El proceso de transformación de un régimen político democrático a uno de naturaleza autocrática representa un evento traumático, y un contundente atentado al equilibrio y a la paz de la vida en sociedad. Substancialmente, supone la modificación abrupta de un sistema de valores y la adopción de unas estructuras formales estrictas, donde ocurre una ruptura con relación a los principios fundamentales que en su momento fueron incorporados para ordenar y estructurar una comunidad política determinada.
En términos generales, se trata de un cambio cardinal en la forma de gobernar una sociedad, conforme a la cual muda la lógica de los distintos elementos que conceden vida a la dinámica habitual del sistema. En este sentido, se pasa de un modelo de relaciones sociales enfocado en la búsqueda del equilibrio entre la libertad e igualdad, a otro completamente ajeno a esta práctica; donde prevalece la opresión y la desigualdad como acicates para asegurar un régimen de dominación, a partir del control de las necesidades fundamentales.
Un sistema de gobierno verdaderamente democrático es aquel donde existe la libertad jurídica para proponer y disponer de opciones políticas, donde el ciudadano cuenta con la posibilidad de poder asociarse y expresar sus opiniones sin obstáculos. En una sociedad democrática también la competencia libre y sin violencia entre dirigentes con aspiraciones políticas son la regla y no la excepción, y la incorporación de todos los miembros de la comunidad es el principio fundamental, porque no se permite discriminación por las diferencias en las preferencias de ciudadanos en ninguna de sus formas.
Esto quiere decir que, para el modelo democrático, la vida en la comunidad supone la posibilidad de conformar grupos para la canalización institucional de los intereses, donde también el principio de responsabilidad política, con el control ciudadano y la rendición de cuentas, se convierte en un pilar esencial.
Básicamente, lo que caracteriza a una forma de gobierno democrática frente a otras de diferente naturaleza, más allá de la facultad ilimitada para manifestar la pluralidad del pensamiento, es la robustez legal y la igualdad en las condiciones para que todos los ciudadanos puedan expresar sus descontentos, en conjunto con la protección que las instituciones del Estado pueden brindar a sus ciudadanos en situaciones donde trate de prevalecer la arbitrariedad.
No hay duda de que la realidad venezolana se muestra muy separada de este modelo de democracia auténtica. La arbitrariedad se ha puesto a la orden del día, principalmente porque hoy estamos frente a una forma de dominación que utiliza las instituciones para pulverizar los últimos vestigios democráticos.

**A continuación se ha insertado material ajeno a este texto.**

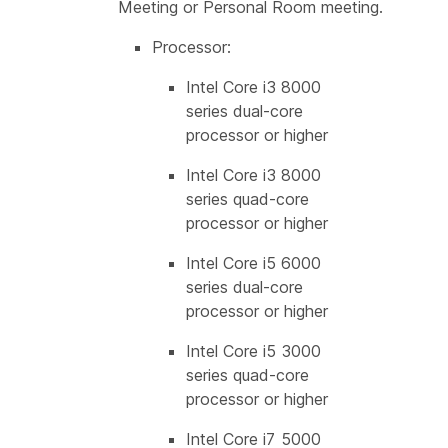
Meeting or Personal Room meeting.
Processor:
Intel Core i3 8000
series dual-core
processor or higher
Intel Core i3 8000
series quad-core
processor or higher
Intel Core i5 6000
series dual-core
processor or higher
Intel Core i5 3000
series quad-core
processor or higher
Intel Core i7 5000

El verdadero atentado es el que ha cometido Nicolás Maduro contra la voluntad popular, que el pasado 20 de mayo le envió un mensaje contundente de rechazo a su gestión y de desconfianza a las estructuras encargadas de arbitrar y resolver los conflictos en la sociedad, por estar viciadas y sumergidas en la parcialización. Maduro ha cometido un atentado contra el principio de supremacía constitucional cuando promovió la instalación de una Asamblea Nacional Constituyente ilegal, que ahora se encuentra usurpando las funciones del Parlamento, que sí fue una expresión directa de la voluntad general y no un artificio producto de un fraude electoral.
Estamos en medio de un sistema de dominación que ha atentado contra la democracia y sus condiciones elementales, porque se trata de un régimen que ha torpedeado la estabilidad económica, política y social de la República, como una consecuencia directa de la improvisación, la corrupción, y la irresponsabilidad; una situación que ha sometido a desgaste al poder público y sus instituciones, sacrificando la vitalidad de toda una sociedad, como resultado de la arrogancia y el deseo insaciable de poder, que hoy no mide si sus acciones u omisiones pudiesen condenar definitivamente a las futuras generaciones a la pobreza y la miseria.